8
votes

I am trying to load a dataset stored on HDFS (textfile) into hive for analysis. I am using create external table as follows:

CREATE EXTERNAL table myTable(field1 STRING...) 
ROW FORMAT DELIMITED FIELDS TERMINATED BY '\t' 
STORED AS TEXTFILE 
LOCATION '/user/myusername/datasetlocation';

This works fine, but it requires write access to the hdfs location. Why is that?

In general, what is the right way to load text data to which I do not have write access? is there a 'read-only' external table type?

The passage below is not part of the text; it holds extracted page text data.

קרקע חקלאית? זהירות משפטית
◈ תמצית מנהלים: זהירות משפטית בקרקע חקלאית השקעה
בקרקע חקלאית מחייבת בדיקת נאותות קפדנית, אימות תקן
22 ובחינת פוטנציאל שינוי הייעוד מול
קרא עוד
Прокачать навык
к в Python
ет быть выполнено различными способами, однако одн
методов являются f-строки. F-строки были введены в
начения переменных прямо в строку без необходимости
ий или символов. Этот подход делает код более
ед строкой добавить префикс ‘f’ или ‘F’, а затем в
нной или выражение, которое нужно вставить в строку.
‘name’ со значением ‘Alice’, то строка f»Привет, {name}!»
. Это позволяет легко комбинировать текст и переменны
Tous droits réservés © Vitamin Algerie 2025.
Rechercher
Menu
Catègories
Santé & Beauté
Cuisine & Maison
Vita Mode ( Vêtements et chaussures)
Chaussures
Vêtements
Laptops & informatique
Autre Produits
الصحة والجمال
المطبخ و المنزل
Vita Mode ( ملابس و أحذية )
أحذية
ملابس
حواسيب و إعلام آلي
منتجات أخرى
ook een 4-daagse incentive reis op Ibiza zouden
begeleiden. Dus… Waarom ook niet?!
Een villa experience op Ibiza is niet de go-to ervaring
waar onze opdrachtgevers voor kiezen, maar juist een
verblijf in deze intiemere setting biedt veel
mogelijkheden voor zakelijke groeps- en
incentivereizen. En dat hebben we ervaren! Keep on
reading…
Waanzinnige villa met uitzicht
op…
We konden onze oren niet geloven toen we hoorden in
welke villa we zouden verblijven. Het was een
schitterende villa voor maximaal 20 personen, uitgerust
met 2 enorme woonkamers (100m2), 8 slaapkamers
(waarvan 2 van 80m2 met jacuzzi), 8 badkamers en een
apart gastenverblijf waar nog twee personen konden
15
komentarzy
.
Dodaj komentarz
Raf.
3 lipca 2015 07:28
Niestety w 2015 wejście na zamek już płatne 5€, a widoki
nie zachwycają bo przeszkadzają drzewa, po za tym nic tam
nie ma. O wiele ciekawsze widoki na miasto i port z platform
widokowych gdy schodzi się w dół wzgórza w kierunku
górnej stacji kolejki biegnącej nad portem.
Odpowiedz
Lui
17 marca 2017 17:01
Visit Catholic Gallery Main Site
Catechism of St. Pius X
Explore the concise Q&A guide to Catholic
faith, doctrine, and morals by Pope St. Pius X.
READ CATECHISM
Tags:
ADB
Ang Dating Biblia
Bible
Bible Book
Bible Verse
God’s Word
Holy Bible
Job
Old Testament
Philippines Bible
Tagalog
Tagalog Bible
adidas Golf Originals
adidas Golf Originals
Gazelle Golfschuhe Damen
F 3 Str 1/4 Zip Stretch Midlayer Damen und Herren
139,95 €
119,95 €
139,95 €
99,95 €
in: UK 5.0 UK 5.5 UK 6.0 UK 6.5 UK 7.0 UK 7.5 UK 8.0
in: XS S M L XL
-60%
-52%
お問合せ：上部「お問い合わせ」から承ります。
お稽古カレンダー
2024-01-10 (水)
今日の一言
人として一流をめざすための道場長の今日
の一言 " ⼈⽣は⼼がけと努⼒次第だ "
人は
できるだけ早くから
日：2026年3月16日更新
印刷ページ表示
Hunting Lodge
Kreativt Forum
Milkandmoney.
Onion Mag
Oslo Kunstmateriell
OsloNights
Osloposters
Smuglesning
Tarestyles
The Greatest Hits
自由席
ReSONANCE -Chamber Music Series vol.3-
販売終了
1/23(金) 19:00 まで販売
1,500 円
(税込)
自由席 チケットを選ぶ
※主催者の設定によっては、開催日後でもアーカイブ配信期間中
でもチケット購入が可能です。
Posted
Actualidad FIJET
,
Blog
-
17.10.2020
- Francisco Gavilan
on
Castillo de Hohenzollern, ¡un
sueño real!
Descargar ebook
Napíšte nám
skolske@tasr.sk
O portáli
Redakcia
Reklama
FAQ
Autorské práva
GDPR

Edit: I noticed this issue on hive regarding the question. It does not seem to have been resolved.

3
Related question : stackoverflow.com/questions/37538487/… (but no answer..)Amir
Looks like this is a known issue from back in 2009 - issues.apache.org/jira/browse/HIVE-335 Doesn't look like there is any way around itAlex Joseph

3 Answers

3
votes

Partially answering my own question:

Indeed it seems not to be resolved by hive at this moment. But here is an interesting fact: hive does not require write access to the files themselves, but only to the folder. For example, you could have a folder with permissions 777, but the files within it, which are accessed by hive, can stay read-only, e.g. 644.

1
votes

I don't have a solution to this, but as a workaround I've discovered that

CREATE TEMPORARY EXTERNAL TABLE

works without write permissions, the difference being the table (but not the underlying data) will disappear after your session.

1
votes

If you require write access to hdfs files give hadoop dfs -chmod 777 /folder name

this means your giving all access permissions to that particular file.